_RECORDS SHOWN_
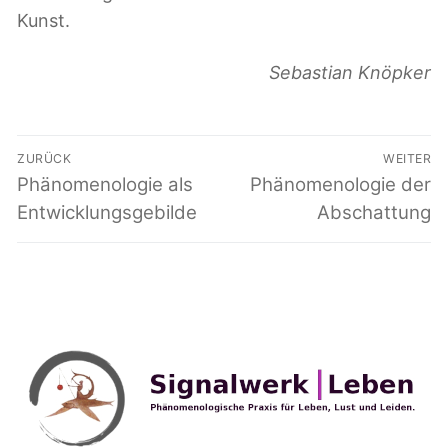
Kunst.
Sebastian Knöpker
Beitragsnavigation
ZURÜCK
WEITER
Vorheriger
Phänomenologie als
Nächster
Phänomenologie der
Beitrag:
Beitrag:
Entwicklungsgebilde
Abschattung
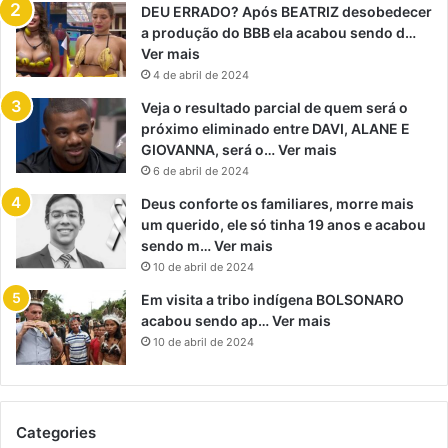
DEU ERRADO? Após BEATRIZ desobedecer
a produção do BBB ela acabou sendo d…
Ver mais
4 de abril de 2024
Veja o resultado parcial de quem será o
próximo eliminado entre DAVI, ALANE E
GIOVANNA, será o… Ver mais
6 de abril de 2024
Deus conforte os familiares, morre mais
um querido, ele só tinha 19 anos e acabou
sendo m… Ver mais
10 de abril de 2024
Em visita a tribo indígena BOLSONARO
acabou sendo ap… Ver mais
10 de abril de 2024
Categories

_YOUR OBJECTIVE_
Exact copy, no pictures: reproduce every record as it stands.

_OUTPUT_
Kunst.
Sebastian Knöpker
Beitragsnavigation
ZURÜCK
WEITER
Vorheriger
Phänomenologie als
Nächster
Phänomenologie der
Beitrag:
Beitrag:
Entwicklungsgebilde
Abschattung
DEU ERRADO? Após BEATRIZ desobedecer
a produção do BBB ela acabou sendo d…
Ver mais
4 de abril de 2024
Veja o resultado parcial de quem será o
próximo eliminado entre DAVI, ALANE E
GIOVANNA, será o… Ver mais
6 de abril de 2024
Deus conforte os familiares, morre mais
um querido, ele só tinha 19 anos e acabou
sendo m… Ver mais
10 de abril de 2024
Em visita a tribo indígena BOLSONARO
acabou sendo ap… Ver mais
10 de abril de 2024
Categories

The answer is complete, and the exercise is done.